2. One block from the Lama Temple, El Nido is a tumbledown hútòng bar with outside benches. Its imported beers are some of the cheapest in the city.
3. In the summer, grab a chilled bottle of white wine or a six pack from 7-11, and head to the moat around the Forbidden City for an evening of drinking fit for en emperor.
4. Some of the cheapest beers in town can be had at hostel bars. Beijing Downtown Backpackers has a busy attached pub in the Nanluoguxiang tourist lane, while The Drum – Specialist Capsule Hostel & Hotel promises every guest a free bar at its bar.
5. The university district of Haidian has a strip of banging budget boozers. Lush, with its pub quizzes and live music, is an enduring favourite.
Five tips to keep costs down
1. Avoid public holidays, such as Spring Festival in January/February and National Day in October, when it feels like China’s 1.4 billion are on the move.
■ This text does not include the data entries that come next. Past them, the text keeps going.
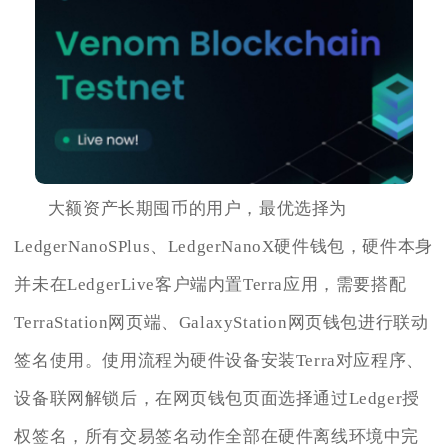
大额资产长期囤币的用户，最优选择为
LedgerNanoSPlus、LedgerNanoX硬件钱包，硬件本身
并未在LedgerLive客户端内置Terra应用，需要搭配
TerraStation网页端、GalaxyStation网页钱包进行联动
签名使用。使用流程为硬件设备安装Terra对应程序、
设备联网解锁后，在网页钱包页面选择通过Ledger授
权签名，所有交易签名动作全部在硬件离线环境中完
Hotels and guesthouses double or triple their rates and the capital is a crush.
2. Take public transport (besides, Beijing cabs are notoriously hard to flag down these days). The Beijing Subway (English signs and announcements) has improved its network in recent years and a single journey ranges from ¥3-6. Buses are trickier to use but if you get a Beijing Transportation Smart Card you pay half price, which means you’ll be paying less than ¥1 per trip (that's just US$0.16 for those keeping track!).
3. Avoid the well-known tourist markets (such as the Silk Market and Yashow Clothing Market) where they pump up the price for foreigners and the goods are often fake. Instead buy your gifts from local markets and shops. Some inexpensive gift ideas: packaged Chinese tea and Chinese sauces from a supermarket, paper cutouts and silk purses from Tian Yi Goods Market, and bolts of fabric from Muxiyuan Fabric Market (23 Dahongmen Lu, Fengtai district).
4. Turn roaming off and connect with friends and family online. While you won’t have access to sites like Facebook, Twitter and Gmail in China without a VPN, you’ll likely be able to use Skype and What’s App. Hostels generally have free wi-fi as do coffee shops (for the price of a drink).
5. You can almost always bargain in markets and shops. Decide on what you’re willing to pay beforehand, keep smiling, and walk away if the vendor won’t agree to your price. If they are willing to discount to your level, they’ll call you back.